In some respects, any car with a built-in GPS navigation system could be considered "smart." But when we consider the Internet of Things and the notion of our lives being fully connected, including our cars, a GPS doesn't exactly fit the bill of what Google and Apple consider smart. A truly connected car should have, and will have when Google, Apple and others in the industry have their way, all the same features as a smartphone or other mobile device.

Not so fast
Research firm eMarketer recently released an interesting survey conducted by Harris Interactive in which owners of vehicles with model years going back only to 2009 were asked about smart cars. The results were a bit surprising in light of the expected growth in the connected car market in coming years.

One of the first items to jump out from eMarketer's report is how few drivers surveyed knew about connected cars. A mere 14% considered themselves familiar with smart cars and their features, while 44% had no idea what a connected auto was. That could be viewed as an opportunity for Apple and Google as they push forward with their respective plans, assuming that once consumers become familiar with smart cars, they'll buy in droves.

But there's a bit more to the story, and this is where Google in particular may find some pushback from users. Android is a free, open-source OS used in the vast majority of smartphones around the world. Google can give the system away because it offers a never-ending source of information that, when analyzed and used, gives marketers a means to better target ads. A car integrated with Android or iOS could capture extremely valuable information. Displaying advertising in connected cars is also part of the plan as Google previously noted in an SEC filing that it wants to serve ads on car dashboard. But it turns out drivers hate the notion of ads while on the road. They also don't care for being tracked while driving.

When asked if they would allow ads and the collection of data while driving their smart cars, well over half of respondents said absolutely not, on either front. A whopping 71% of drivers over age 55 said they don't approve of ads or vehicle tracking. A mere 10% of respondents, on average, would allow tracking data to be used to target local business ads sent to a driver's smart car.

The solutions
Google's Open Automotive Alliance, or OAA,  a group that includes a laundry list of who's who from the automotive and technology industries, wasn't formed to bring a better sound system to your car. No, Google and its OAA brethren have much bigger plans, such as incorporating Google's Android OS throughout a car's systems, essentially turning it into a rolling mobile device.

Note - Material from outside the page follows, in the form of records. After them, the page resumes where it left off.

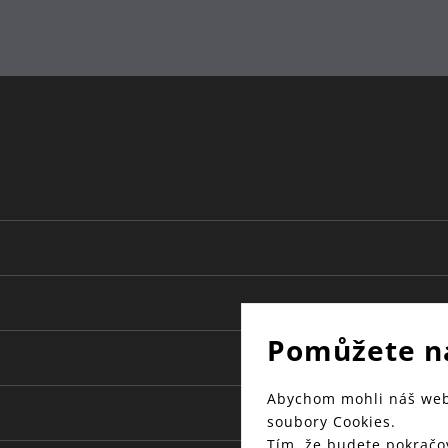
Pomůžete n
Abychom mohli náš web 
soubory Cookies.
Tím, že budete pokračov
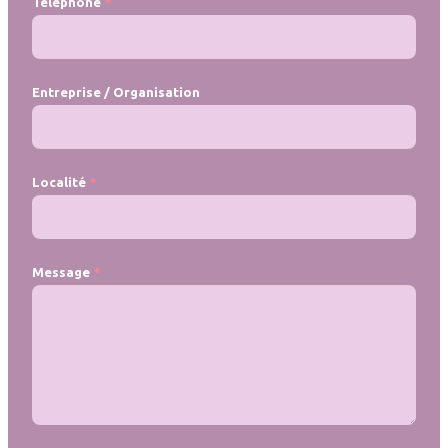
Téléphone
Entreprise / Organisation
Localité
Message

When Apple unveiled its CarPlay feature earlier this year at an international auto show in Geneva, Switzerland, it created a lot of buzz. CarPlay, along with Apple's rumored iWatch, were going to be its next big things; so said the industry experts. But according to eMarketer, Google and Apple didn't stop to ask drivers what they would, and wouldn't, stand for in a connected car.

Final Foolish thoughts
Though smart cars are all the rage, at least in terms of the media, the eMarketer report makes it pretty clear drivers don't want their driving-related data collected, and very few would allow ads if given the choice. Of course, ads are a big carrot for Google's Android-connected car, and you can bet Apple wouldn't mind finding additional revenue sources for CarPlay. But drivers will have the final say, and right now at least, Google and Apple won't like what they hear.